Travel on a Journey of Queer Self-Love with Luisa: Now and Then

The world of LGBTQ+ literature—specifically fiction—has been growing over the past few years. Despite this, many of the selections available at your local bookstore focus solely on characters coming out and being a part of the LGBTQ+ community. While these stories are very much needed, sometimes I just want to read a graphic novel about a woman down on her luck who finds a way to love herself after meeting a version of herself from the past . . . who just happens to be gay.

The cover of the graphic novel depicts Luisa crouched on one knee, looking into a reflection of her alternate self.

Courtesy Humanoids

Enter Luisa: Now and Then, an adapted translation of a French graphic novel. Writer Mariko Tamaki (This One Summer) teamed up with illustrator Carole Maurel (Waves) and translator Nanette McGuinness to bring the story to life for a new audience. The novel discusses common topics in the LGBTQ+ community—including homophobia and unrequited love—in a unique way that doesn’t foreshadow the moral of the story.

As its title suggests, the story is about a woman named Luisa. She’s 32 when we first meet her as the book begins, circa 2013. A wild turn of events leads her to meet the teenage Luisa of her past. The storyline reeled me in from the beginning, even though I didn’t quite understand what was going on at first. As I continued reading, the story reminded me of something out of Freaky Friday—but with a completely different twist (and no Lindsay Lohan). The lack of specificity in the opening scenes—and in some thereafter—kept me intrigued right along with the two Luisas as they began to realize what was happening.

The brains behind the book did a fantastic job weaving in some flashbacks of Luisa’s life with the current goings-on. The first of these flashbacks came in the early parts of the book, when teenage Luisa got her first kiss from a girl . . . and then got made fun of for it. The scene was presented in a way that was beautiful and heartbreaking all at the same time. I especially liked how the scene addressed the homophobia Luisa faced without making it the only thing we know about her—in any form.

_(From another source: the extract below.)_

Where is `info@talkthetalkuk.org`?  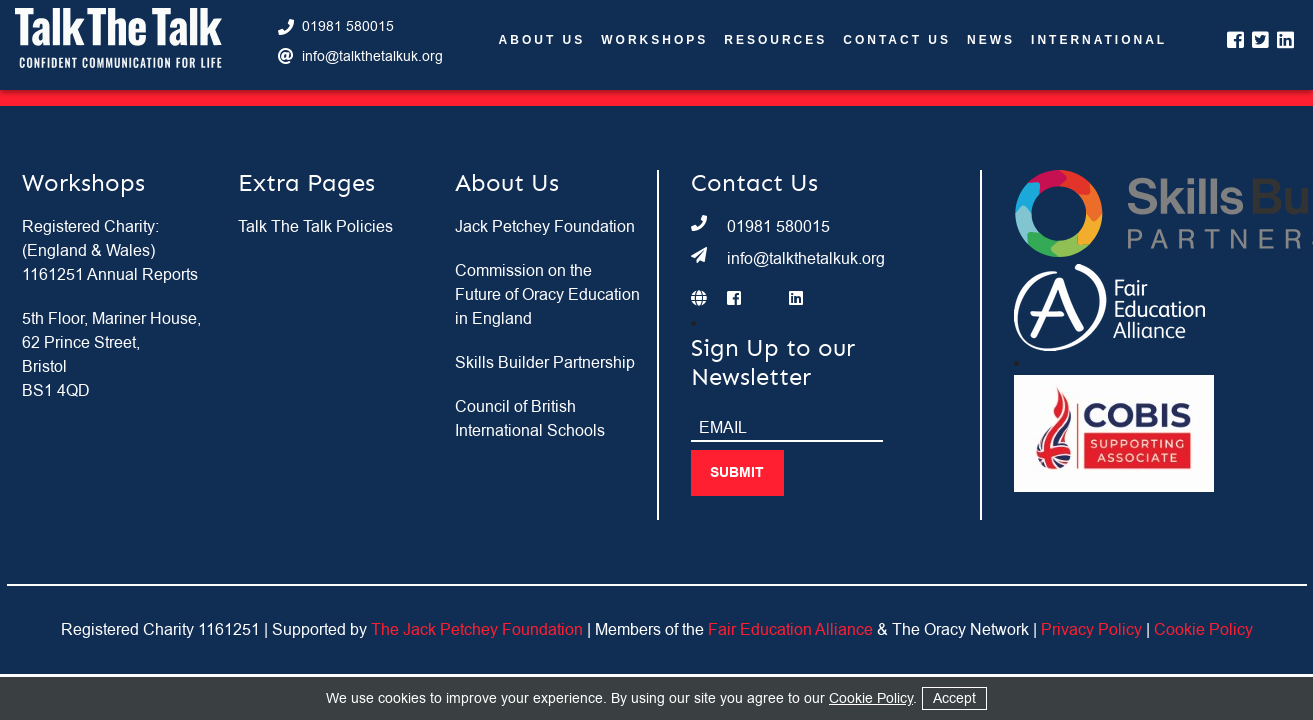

Present-day Luisa is alone in her apartment when teenage Luisa rings her doorbell to find her.

One Luisa tracking down the other. Courtesy Humanoids

The entire book is one big trip through time—from 1995 to 2013 and back again—as shown through the timers separating each chapter. I really liked that touch, as well as the contrasting color schemes in scenes with teenage Luisa and present-day Luisa. Both subtle hints made the book that much more pleasant of a read. And the scenes where both versions of Luisa met each other and realized that they’re the same person are absolutely beautiful.

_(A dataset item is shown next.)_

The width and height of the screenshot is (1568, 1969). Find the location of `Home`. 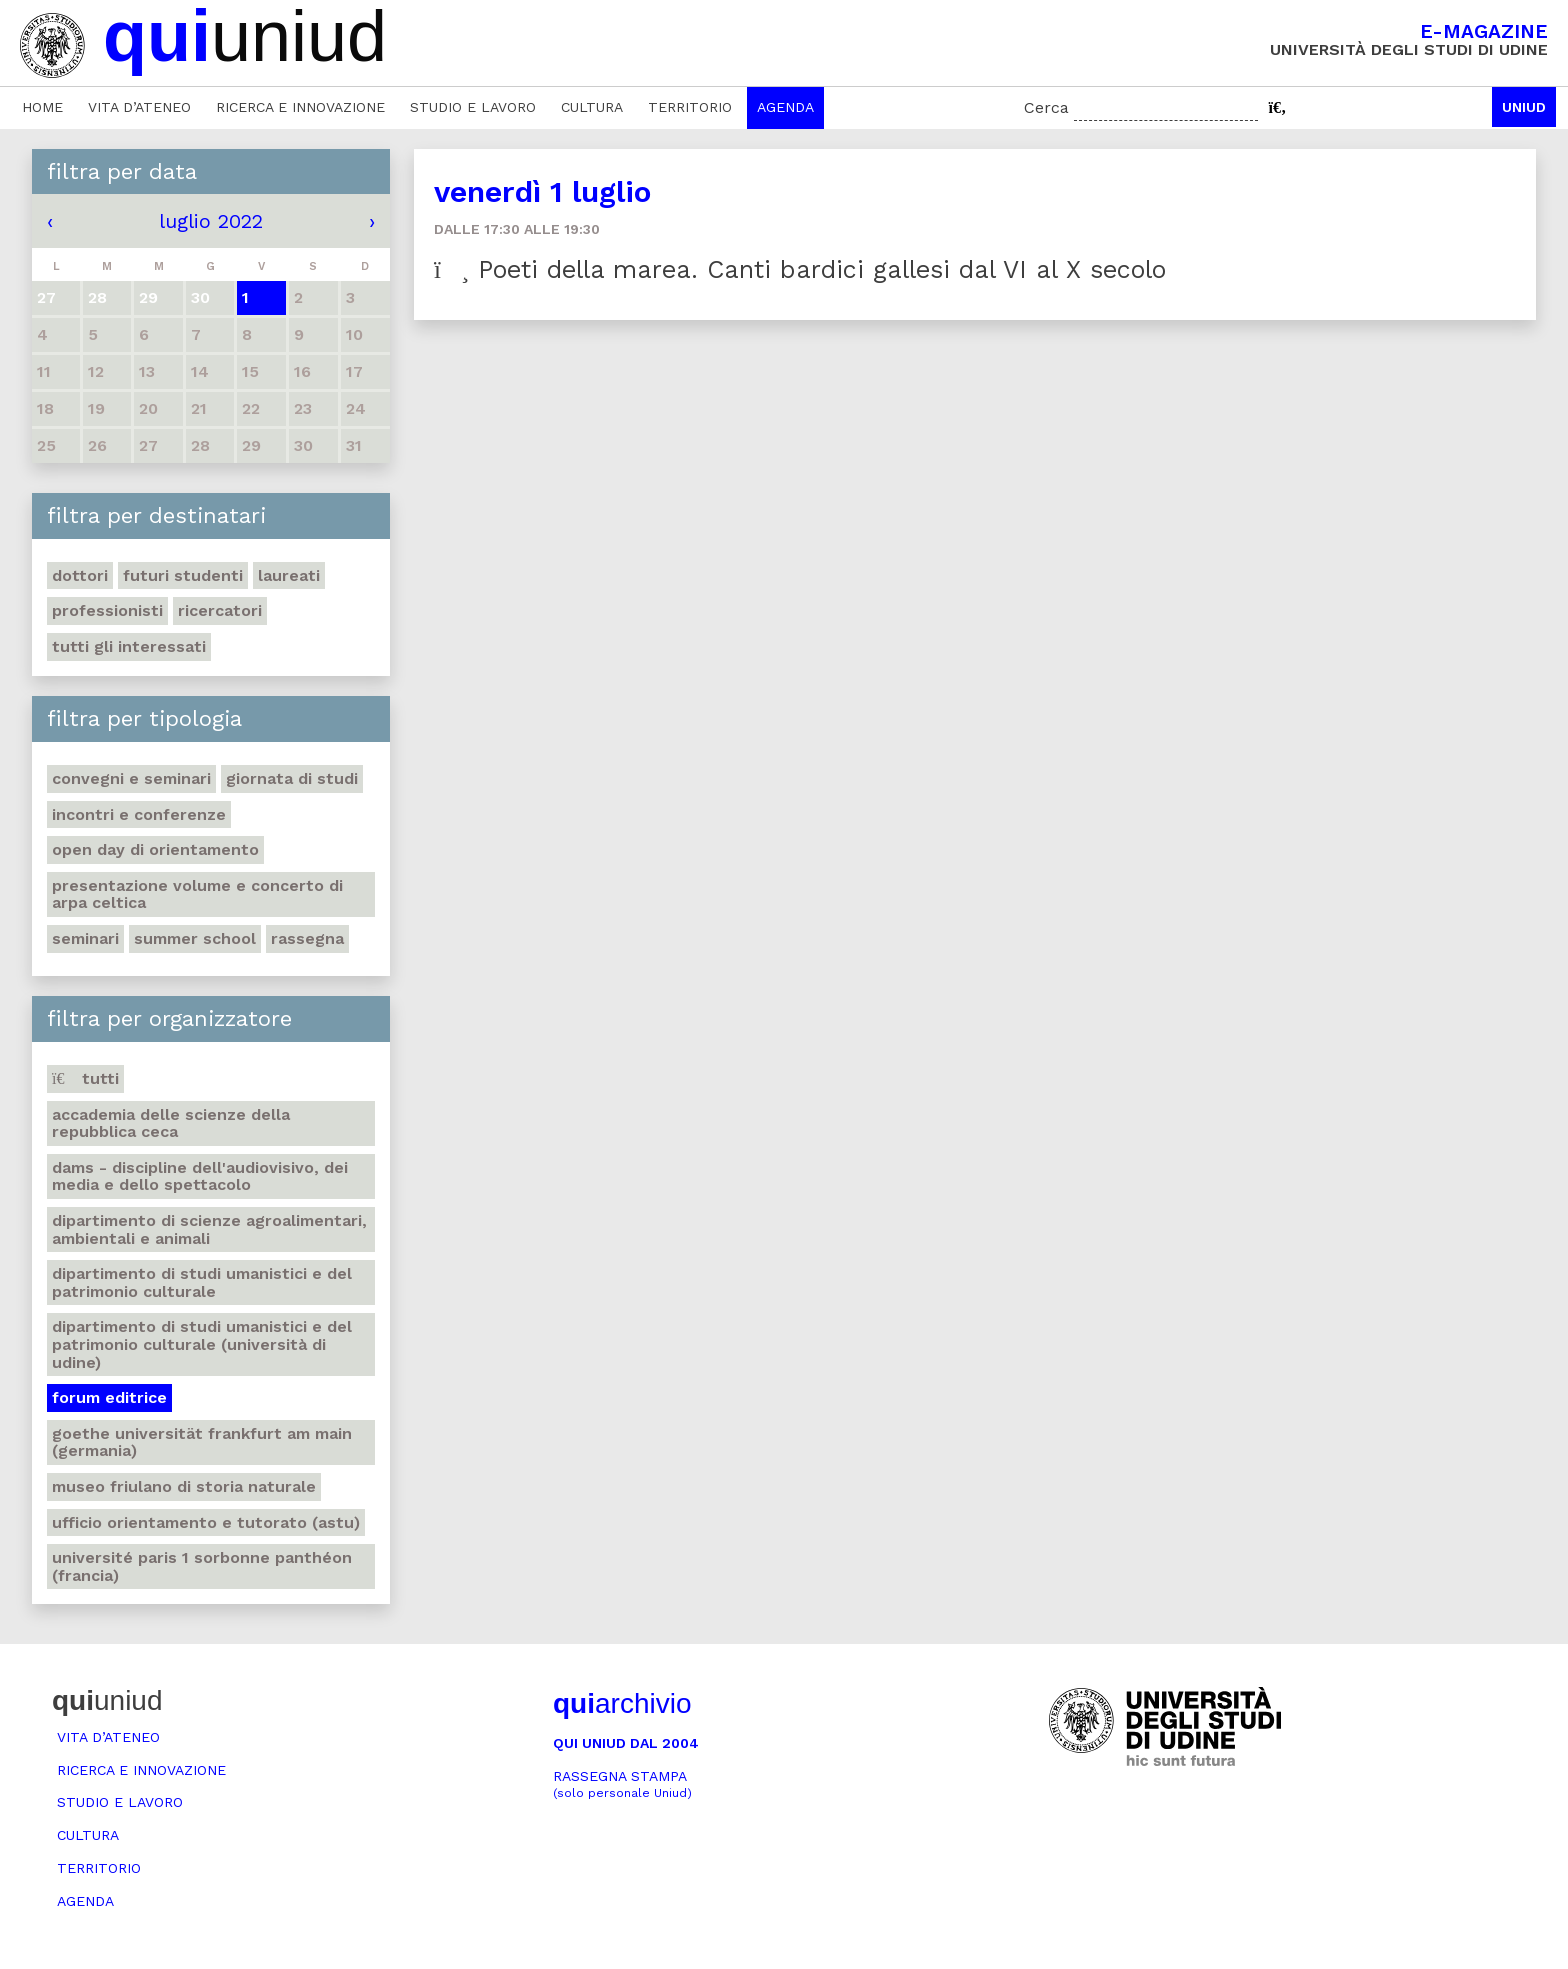 Home is located at coordinates (42, 107).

The older, present-day Luisa becomes an unofficial aunt of sorts to teenage Luisa as the book goes on. Though the two have their share of bad moments, their relationship is so strong that you almost forget they’re the same person. There are a couple of points in the book where the older Luisa starts to really understand; one is where she’s telling a story and says “since I . . . we . . . were five . . .” Older Luisa wants nothing to do with teenage Luisa at first, so it was nice to see their relationship take this turn, even though they had some not-so-good moments together.

There are some mentions of the space-time continuum being broken throughout the book. Unlike most science-fiction reads out there, however, they’re presented in a way that makes them accessible to anyone. The authors made the time traveling a key part of the story, which made it that much more exciting to read.

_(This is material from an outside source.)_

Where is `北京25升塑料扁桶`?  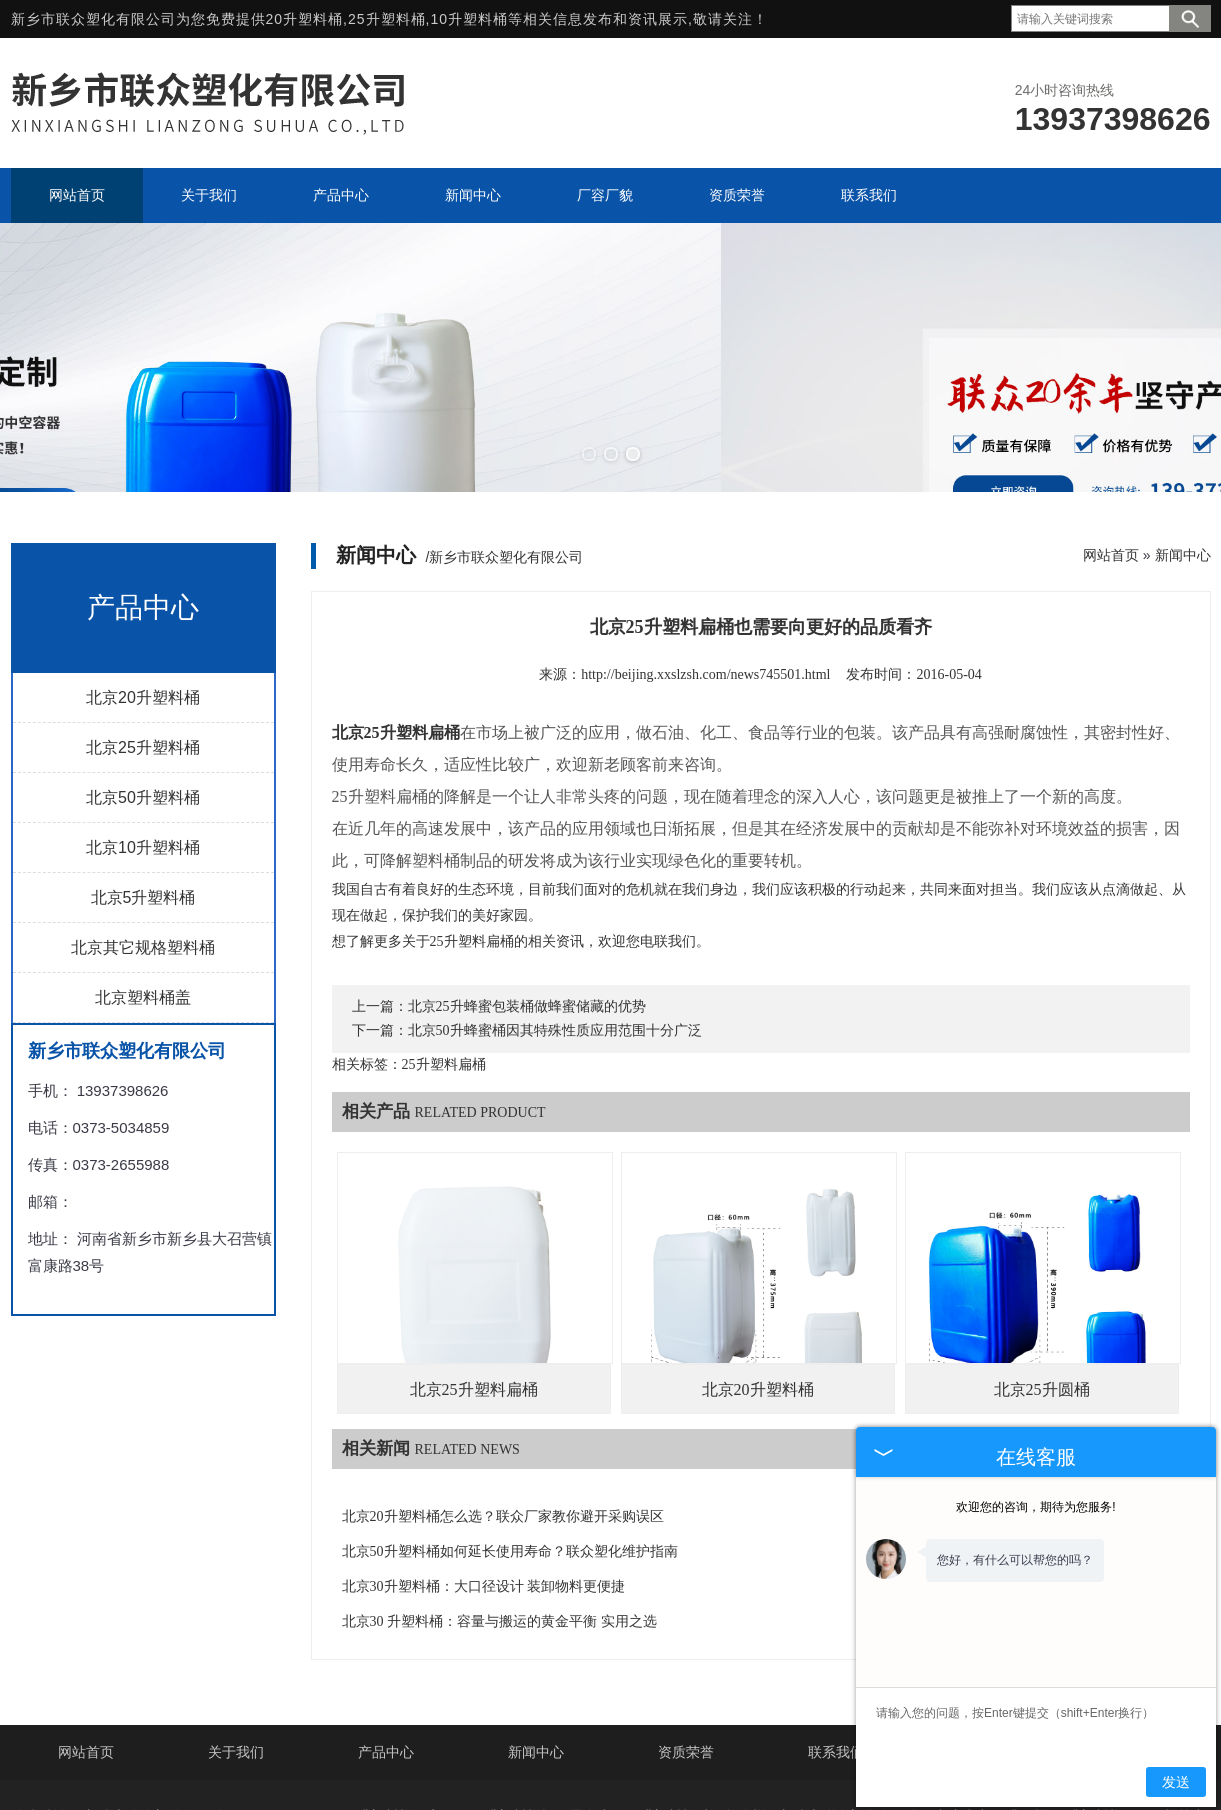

They did the same thing with Luisa’s sexual orientation—and her possible love life. I knew that Luisa was into women, but the authors don’t make it obnoxious. And I love that. Luisa is depicted as a regular average thirty-something working at a boring, unfulfilling job just like many who might read Now and Then. The space-time continuum just happens to break and Luisa just happens to meet her teenage self because of it. And both versions of Luisa are into women. The latter trait is almost seen as an afterthought in the book (save for a few scenes, including one that’s a bit more risquė than I imagined), which is a nice change from the norm in queer literature.

Overall, Luisa: Now and Then is a quick but wonderful read that could serve as an introduction to the world of sci fi. The book also depicts queer life in a similar way; while it doesn’t hide the fact that its main character(s) is in the community, it also doesn’t put it in readers’ faces. The biggest thing I liked about this book, however, is the lesson of self-love and self-acceptance. That’s something we can all believe in.